Le thérapeute : « Que se passe-t-il pour toi quand tu t’alcoolises massivement comme tu le fais ces jours-ci ?
Octave : Je ne sais pas… Je pense à rien… C’est un malaise en moi… Je me sens seul au monde. Boire, c’est remplir comme un vide… Quand je commence, je ne m’arrête plus.
— Et tu te sens mieux de cette manière ?
— Bof ! Non… Un peu… Surtout, je ne vois plus ce qui se passe… Après les angoisses reviennent… (Rires)… Mais je chasse vite ça.
— Comment fais-tu ?
— Ben y’a la fumette… C’est pas très bien. Mais ça fait rien. De toute façon au stade où j’en suis… »
Le thérapeute : « Que pensez-vous Madame des propos de votre fils ?
Madame : Je ne sais pas quoi en penser… De toute façon, c’est toujours ainsi… Moi, je ne peux rien faire. J’attends que ça passe.
— Que voulez-vous dire ?
— Ben oui, je ne sais pas ce que c’est que d’être mère d’un garçon comme ça… Faudrait m’expliquer. Mais, des fois il est gentil. Et puis, tout d’un coup, il s’énerve, il prétend qu’on le regarde de travers dans la rue… L’autre jour, il a cassé la porte de sa chambre.
Octave : « Évidemment, tu comprends jamais rien, t’es épouvantable comme mère. »
Le thérapeute : « Et vous Monsieur, comment vous situez-vous dans tout ça ?
Monsieur (en marmonnant de manière peu audible) : Je ne me situe pas, je ne sais pas où est ma place.
Octave : Oh oui, c’est un gros bébé qui doit apprendre à me connaître. »
Le thérapeute : « Octave, penses-tu que quelqu’un puisse t’aider ?
Octave : Non.
— Tes parents par exemple.
— Ils sont bons à rien.
— Les médecins.
— Je n’ai pas confiance… Ils comprennent pas.
— Et ici ?
— Je sais pas. De toute façon, parler ça sert à rien.
— Moi, j’ai envie que tu reviennes avec ta mère, puis avec ton père. Je ne peux pas te laisser mal comme ça sans tenter de faire quelque chose. J’ai l’impression que tu es plein de colère envers tes parents. Tu sembles attendre des choses qui ne viennent pas. On peut essayer de mieux comprendre cela. »

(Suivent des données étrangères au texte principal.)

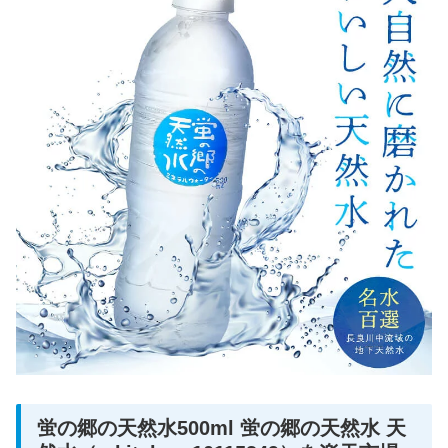
蛍の郷の天然水500ml 蛍の郷の天然水 天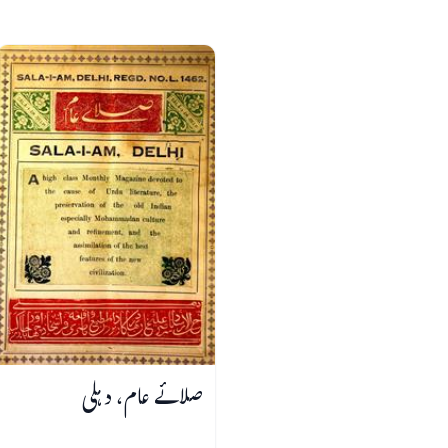
صلائے عام، دہلی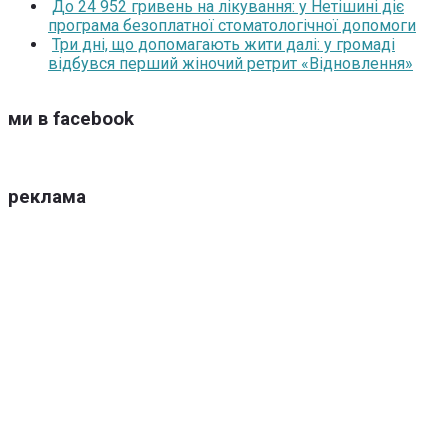
До 24 952 гривень на лікування: у Нетішині діє
програма безоплатної стоматологічної допомоги
Три дні, що допомагають жити далі: у громаді
відбувся перший жіночий ретрит «Відновлення»
ми в facebook
реклама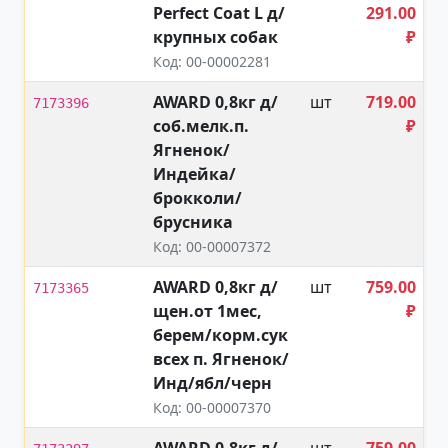
Perfect Coat L д/
291.00
крупных собак
₽
Код: 00-00002281
AWARD 0,8кг д/
шт
719.00
7173396
соб.мелк.п.
₽
Ягненок/
Индейка/
брокколи/
брусника
Код: 00-00007372
AWARD 0,8кг д/
шт
759.00
7173365
щен.от 1мес,
₽
берем/корм.сук
всех п. Ягненок/
Инд/ябл/черн
Код: 00-00007370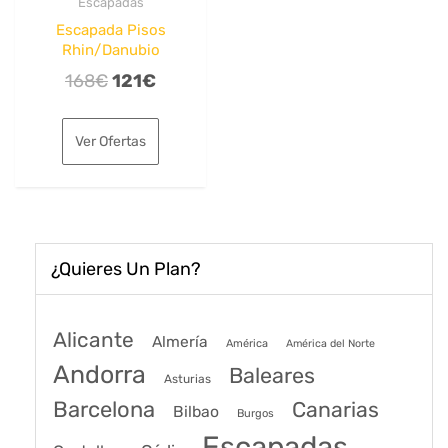
Escapadas
Escapada Pisos
Rhin/Danubio
El
El
168
€
121
€
precio
precio
original
actual
Ver Ofertas
era:
es:
168€.
121€.
¿Quieres Un Plan?
Alicante
Almería
América
América del Norte
Andorra
Baleares
Asturias
Barcelona
Canarias
Bilbao
Burgos
Escapadas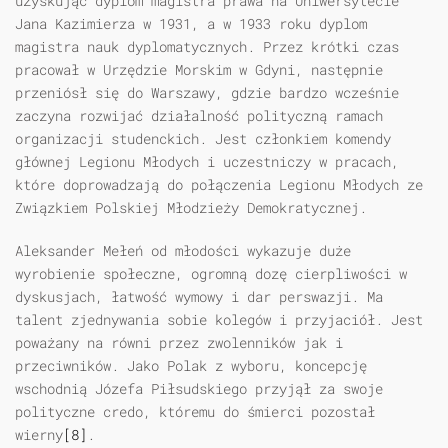
uzyskując dyplom magistra prawa na Uniwersytecie
Jana Kazimierza w 1931, a w 1933 roku dyplom
magistra nauk dyplomatycznych. Przez krótki czas
pracował w Urzędzie Morskim w Gdyni, następnie
przeniósł się do Warszawy, gdzie bardzo wcześnie
zaczyna rozwijać działalność polityczną ramach
organizacji studenckich. Jest członkiem komendy
głównej Legionu Młodych i uczestniczy w pracach,
które doprowadzają do połączenia Legionu Młodych ze
Związkiem Polskiej Młodzieży Demokratycznej.
Aleksander Mełeń od młodości wykazuje duże
wyrobienie społeczne, ogromną dozę cierpliwości w
dyskusjach, łatwość wymowy i dar perswazji. Ma
talent zjednywania sobie kolegów i przyjaciół. Jest
poważany na równi przez zwolenników jak i
przeciwników. Jako Polak z wyboru, koncepcję
wschodnią Józefa Piłsudskiego przyjął za swoje
polityczne credo, któremu do śmierci pozostał
wierny
[8]
.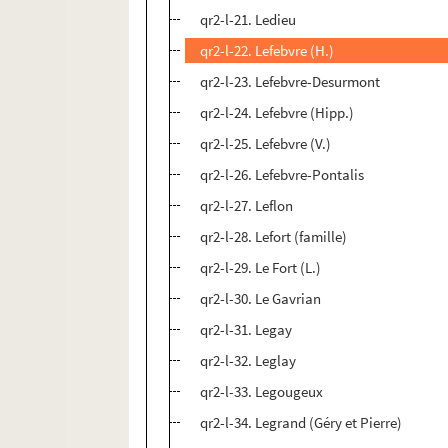
qr2-l-21. Ledieu
qr2-l-22. Lefebvre (H.)
qr2-l-23. Lefebvre-Desurmont
qr2-l-24. Lefebvre (Hipp.)
qr2-l-25. Lefebvre (V.)
qr2-l-26. Lefebvre-Pontalis
qr2-l-27. Leflon
qr2-l-28. Lefort (famille)
qr2-l-29. Le Fort (L.)
qr2-l-30. Le Gavrian
qr2-l-31. Legay
qr2-l-32. Leglay
qr2-l-33. Legougeux
qr2-l-34. Legrand (Géry et Pierre)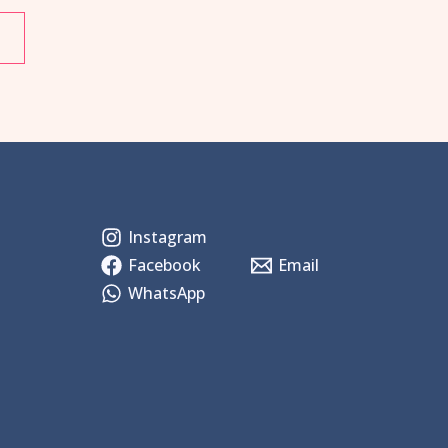
Instagram
Facebook
Email
WhatsApp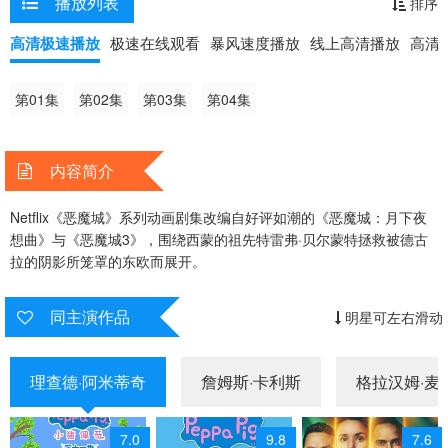
播放列表
排序
高清极速播放
极速在线观看
暴风速度播放
线上高清播放
高清
第01集
第02集
第03集
第04集
内容简介
Netflix《恶魔城》系列动画剧集改编自好评如潮的《恶魔城：月下夜
想曲》与《恶魔城3》，围绕西蒙的祖先特雷弗·贝尔蒙特拯救被德古
拉的阴影所笼罩的东欧而展开。
同主演作品
明星可左右滑动
理查德·阿米蒂奇
詹姆斯·卡利斯
格拉汉姆·麦
7.0
9.8
7.6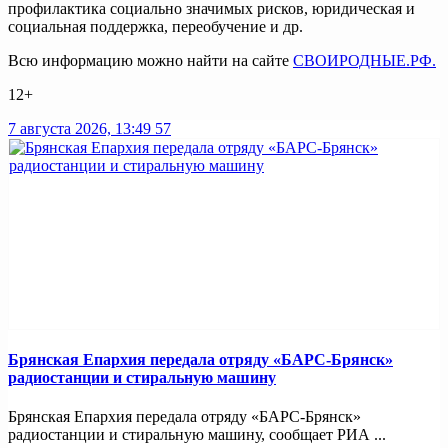
профилактика социально значимых рисков, юридическая и
социальная поддержка, переобучение и др.
Всю информацию можно найти на сайте
СВОИРОДНЫЕ.РФ.
12+
7 августа 2026, 13:49
57
Брянская Епархия передала отряду «БАРС-Брянск»
радиостанции и стиральную машину
Брянская Епархия передала отряду «БАРС-Брянск»
радиостанции и стиральную машину, сообщает РИА ...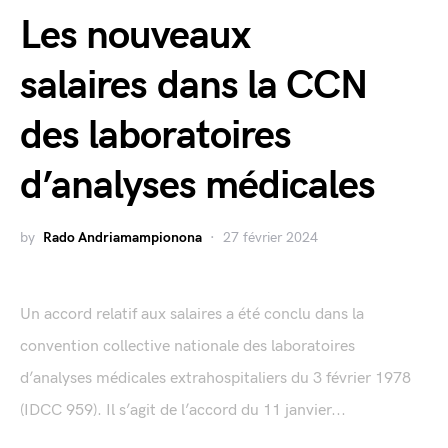
Les nouveaux
salaires dans la CCN
des laboratoires
d’analyses médicales
by
Rado Andriamampionona
27 février 2024
Un accord relatif aux salaires a été conclu dans la
convention collective nationale des laboratoires
d’analyses médicales extrahospitaliers du 3 février 1978
(IDCC 959). Il s’agit de l’accord du 11 janvier...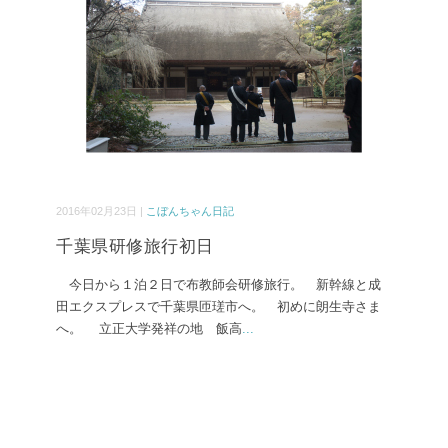
2016年02月23日 |
こぼんちゃん日記
千葉県研修旅行初日
今日から１泊２日で布教師会研修旅行。 新幹線と成
田エクスプレスで千葉県匝瑳市へ。 初めに朗生寺さま
へ。 立正大学発祥の地 飯高
...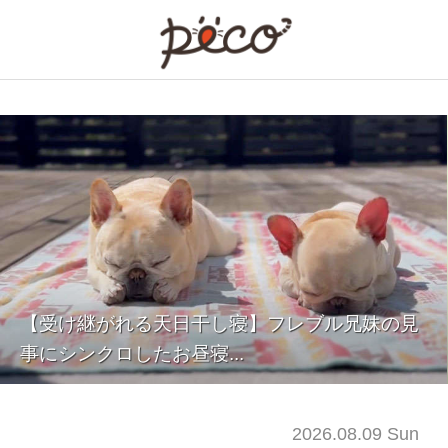
注目の【ペット】エン
【受け継がれる天日干し寝】フレブル兄妹の見
事にシンクロしたお昼寝...
2026.08.09 Sun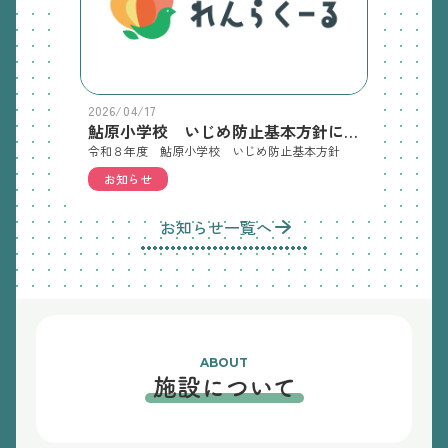
2026/04/17
鮎原小学校 いじめ防止基本方針について
令和８年度 鮎原小学校 いじめ防止基本方針
お知らせ
お知らせ一覧へ
ABOUT
施設について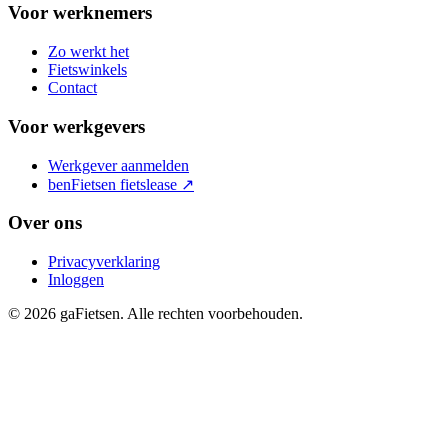
Voor werknemers
Zo werkt het
Fietswinkels
Contact
Voor werkgevers
Werkgever aanmelden
benFietsen fietslease
↗
Over ons
Privacyverklaring
Inloggen
© 2026 gaFietsen. Alle rechten voorbehouden.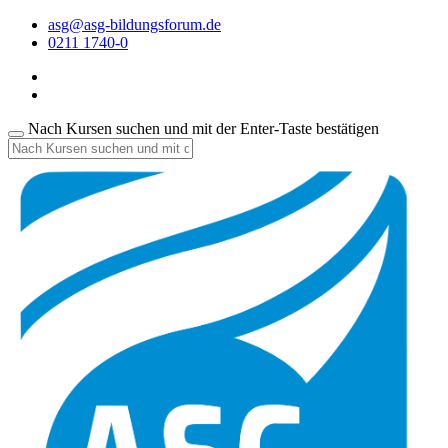
asg@asg-bildungsforum.de
0211 1740-0
Nach Kursen suchen und mit der Enter-Taste bestätigen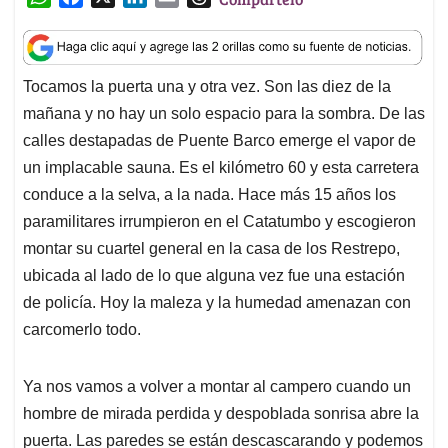
h
a
i
m
h
a
c
n
a
r
t
e
k
i
e
Tocamos la puerta una y otra vez. Son las diez de la
s
b
e
l
a
mañana y no hay un solo espacio para la sombra. De las
A
o
d
d
p
o
I
s
calles destapadas de Puente Barco emerge el vapor de
p
k
n
un implacable sauna. Es el kilómetro 60 y esta carretera
conduce a la selva, a la nada. Hace más 15 años los
paramilitares irrumpieron en el Catatumbo y escogieron
montar su cuartel general en la casa de los Restrepo,
ubicada al lado de lo que alguna vez fue una estación
de policía. Hoy la maleza y la humedad amenazan con
carcomerlo todo.
Ya nos vamos a volver a montar al campero cuando un
hombre de mirada perdida y despoblada sonrisa abre la
puerta. Las paredes se están descascarando y podemos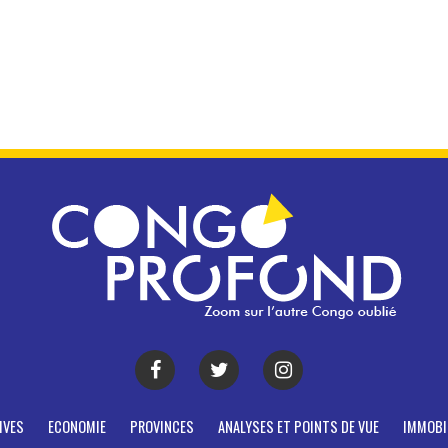
IVES
ECONOMIE
PROVINCES
ANALYSES ET POINTS DE VUE
IMMOBI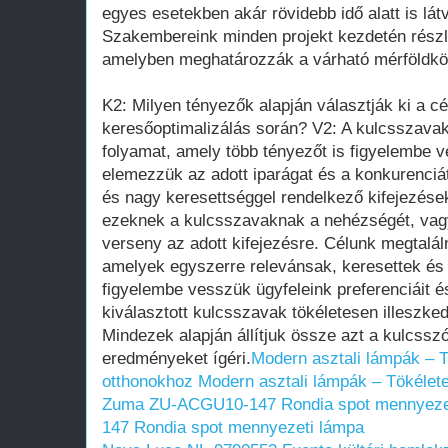
egyes esetekben akár rövidebb idő alatt is lát
Szakembereink minden projekt kezdetén részl
amelyben meghatározzák a várható mérföldkö
K2: Milyen tényezők alapján választják ki a c
keresőoptimalizálás során? V2: A kulcsszavak
folyamat, amely több tényezőt is figyelembe 
elemezzük az adott iparágat és a konkurenciá
és nagy keresettséggel rendelkező kifejezése
ezeknek a kulcsszavaknak a nehézségét, vagy
verseny az adott kifejezésre. Célunk megtalál
amelyek egyszerre relevánsak, keresettek és 
figyelembe vesszük ügyfeleink preferenciáit és
kiválasztott kulcsszavak tökéletesen illeszked
Mindezek alapján állítjuk össze azt a kulcssz
eredményeket ígéri.
Modern asztali lámpák – T
otthonokhoz
Modern asztali lámpák – Tökélete
Zuma ZU-ACGU10-147 Rondia spot mennyeze
147 Rondia spot mennyezeti lámpa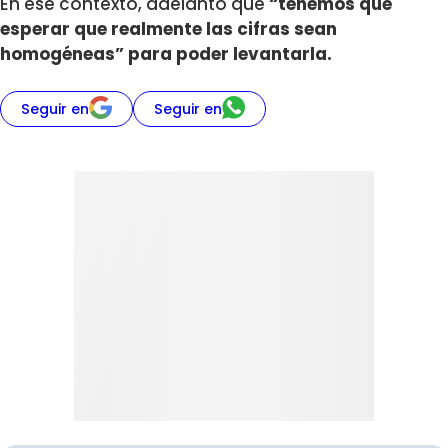
En ese contexto, adelantó que
“tenemos que
esperar que realmente las cifras sean
homogéneas” para poder levantarla.
Seguir en
Seguir en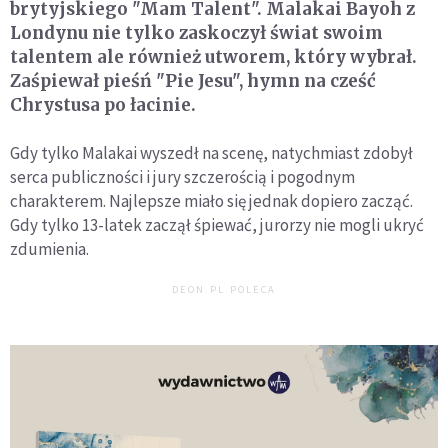
brytyjskiego "Mam Talent". Malakai Bayoh z
Londynu nie tylko zaskoczył świat swoim
talentem ale również utworem, który wybrał.
Zaśpiewał pieśń "Pie Jesu", hymn na cześć
Chrystusa po łacinie.
Gdy tylko Malakai wyszedł na scenę, natychmiast zdobył
serca publiczności i jury szczerością i pogodnym
charakterem. Najlepsze miało się jednak dopiero zacząć.
Gdy tylko 13-latek zaczął śpiewać, jurorzy nie mogli ukryć
zdumienia.
DEON.PL POLECA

21Remarquons que la position initiale du thérapeute vise à répondre à un besoin (celui de la protection, de l’attention) et non à analyser une ou des demandes référées aux problématiques du désir. Ainsi il s’agit de développer une attitude proactive, un engagement dans une intersubjectivité selon laquelle le thérapeute s’adapte avec créativité à la singularité des différents partenaires. Il s’agit ici de montrer à ces derniers, une sensibilité intérieure, une certaine intuition, une attitude empathique.

22L’empathie n’est pas le contre-transfert. D. Wildlöcher (2011) établit une claire distinction en indiquant que le contre-transfert consiste à repérer comment l’esprit du patient influence celui du thérapeute, tandis que dans l’empathie c’est plutôt le thérapeute qui place son esprit dans celui du patient après le repérage des émotions suscitées chez lui par le patient. C’est ainsi, selon D. Wildlöcher, que peut se développer une co-pensée, c’est-à-dire « un processus de développement réciproque de l’activité associative dans l’intersujectivité que vivent le patient et son thérapeute » [1].

23En thérapie familiale la notion de « résonance » développée par M. Elkaïm (1989) prend alors tout son intérêt. On peut retenir ici un mouvement qui va du « sentir dedans » à partir de l’attention que le thérapeute porte aux émotions qu’il vit dans le système formé avec la famille [2], au « comprendre dedans » à partir de ses capacités d’insight. Il peut alors être conduit vers ce que S. Lebovici (1991), à propos des interactions parents-bébés, a théorisé à la fin de sa vie comme empathie métaphorisante avec énaction. La référence à S. Lebovici et aux interactions précoces n’est pas fortuite. En effet S. Lebovici de son côté, s’est appuyé sur la théorie de l’attachement et a utilisé l’action directe du thérapeute sur le bébé dans un registre interactionnel où il est question d’affects partagés. La richesse des interventions de S. Lebovici passe par une communication intercorporelle, en même temps qu’il cherche à s’allier à chaque partenaire de la triade parents-bébé à partir de ce qu’il vit et sent dans le moment présent de la séance (Missonnier, 2011).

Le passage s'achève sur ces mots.